As I'm sick and housebound I know that comparing and contrasting can be as bad as catching a cold or a sickness bug; it takes hold of me, makes me feel a hundred times worse and leaves me very weak.
I used to care a lot more about the things I didn't have and the things I couldn't do. These days? I still care, just not half as much.
I used to be jealous of those with mortgages. But in all reality a mortgage is a bad thing for us right now; if something went horribly wrong there is noway we could juggle a mortgage and repairs. By the time my parents were my age, they had a home and a mortgage but were they any better of than I am right now? They sacrificed, scrimped, saved and went through a lot to keep their home. They endured trials I couldn't face right now and I don't have to face. Because I don't have a mortgage. It's a blessing, not a curse.
So what of comparing your abilities to others? Are you constantly at it like me?
I'm 25 and barely make it out of my flat three times a month. Of course I am going to compare my life to others. I think even 90 year old's make it out of the door more than me. I used to constantly put pressure on myself to do everything and be everything. I just can't do it any more. I'm frail at 25 and I have to be okay with that because there is no cure to my illness.
There is another gnawing hope inside my heart. Knowing the sweetness of the blessing that children bring into your life I have been craving adding to my family but I know it's not going to happen. One child is probably our limit and I realise this is a personal thing to write about but I'm fed up and exhausted of being asked when we're having another baby (unless you're my Dad because that's allowed.)
We're probably not going to have any more kids, just so you know, not that it was any of your business in the first place. My failing fertility - again feeling old inside my body - and pathetic state of health is making sure of that. I was very fortunate that I had Roman when I did.

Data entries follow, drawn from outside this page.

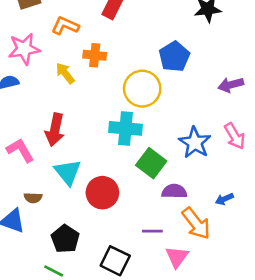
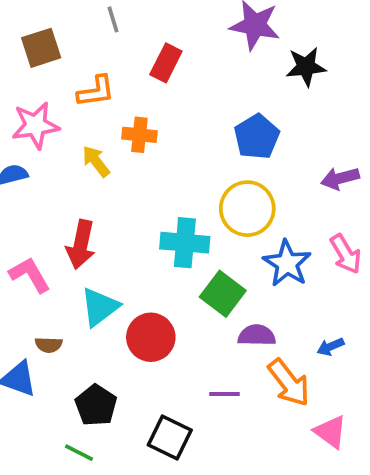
orange L-shape: (65, 26) -> (96, 91), turned 148
yellow circle: (142, 89) -> (247, 209), moved
cyan triangle: (68, 172) -> (100, 307), turned 32
pink triangle: (177, 257) -> (331, 432), moved, turned -30

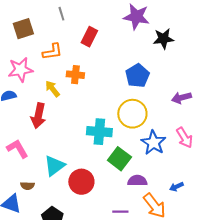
red arrow: (81, 245) -> (38, 116), moved

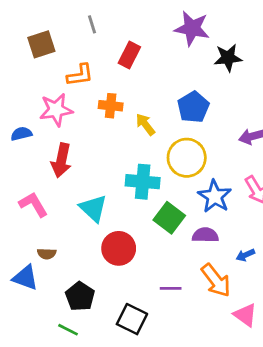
pink star: (20, 70) -> (56, 110), moved
yellow arrow: (52, 89) -> (145, 124), moved
cyan triangle: (54, 166) -> (93, 208), moved, turned -40
purple semicircle: (137, 181) -> (205, 235), moved

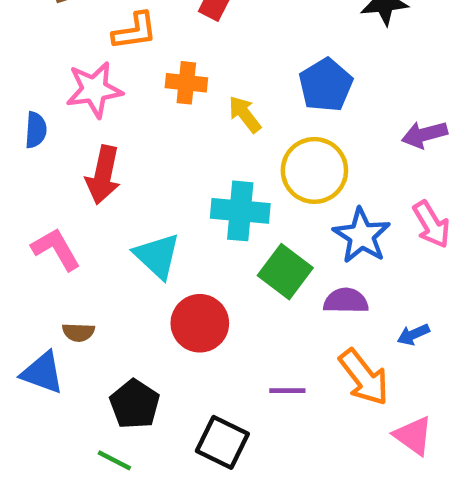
blue semicircle: (21, 134) -> (36, 130), turned 108

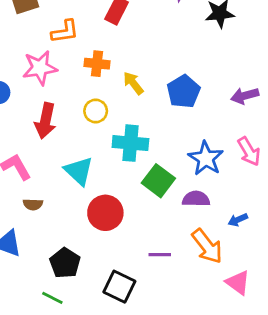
blue pentagon: (326, 85) -> (183, 91), moved
yellow circle: (314, 170) -> (96, 111), moved, size x0.6
brown semicircle: (78, 332) -> (33, 204), moved

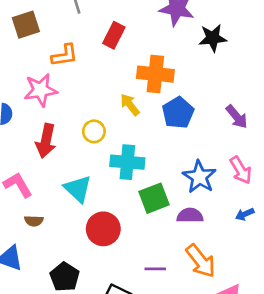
orange cross: (97, 64) -> (155, 74), moved, size x1.5
purple arrow: (245, 96) -> (237, 117), turned -115
green square: (158, 181) -> (154, 198), turned 32
blue arrow: (238, 220) -> (245, 214), moved

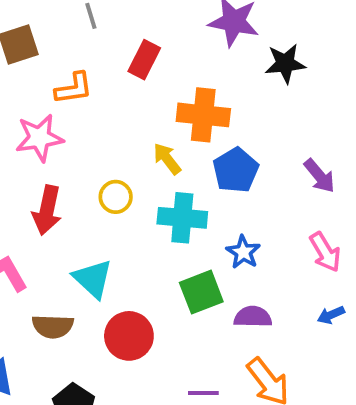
cyan cross: (127, 162) -> (182, 218), moved
blue star: (199, 177) -> (243, 252), moved, size x0.7
brown semicircle: (34, 221) -> (53, 326), moved, size x1.5

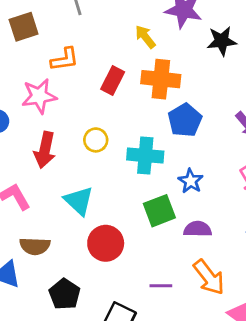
red rectangle: (144, 60) -> (113, 81), moved
yellow arrow: (167, 159) -> (145, 37), moved
brown semicircle: (53, 326) -> (35, 246), moved

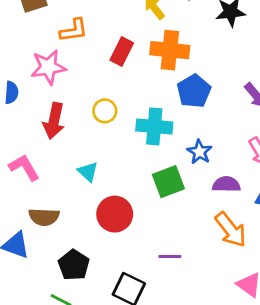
cyan triangle: (79, 201) -> (88, 172), size x0.7
purple semicircle: (198, 229) -> (226, 184), moved
orange arrow: (209, 277) -> (231, 230), moved

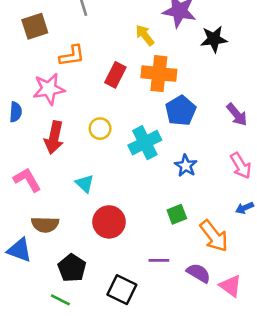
cyan cross: (154, 126) -> (145, 143), turned -32
green square: (168, 182) -> (177, 214), moved, size x0.7
purple semicircle: (226, 184) -> (199, 273), moved, turned 30

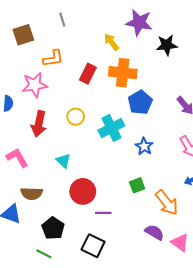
purple line: (159, 260) -> (103, 213), moved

But I'll tell you something; I am happy. So happy beyond anything I could measure. And I am grateful for the life I have. Because every now and then something comes along and reminds me not to be sad and to realise just how much I am taking on and doing. I'm taking on a lot and half the time I'm not even sure how I'm doing it. All I know is that I pray and somehow Heavenly Father makes all the pieces of the puzzle fit. He reminds me daily that I am doing my full to capacity best.
And that if I feel that's not enough, tough luck. It is enough.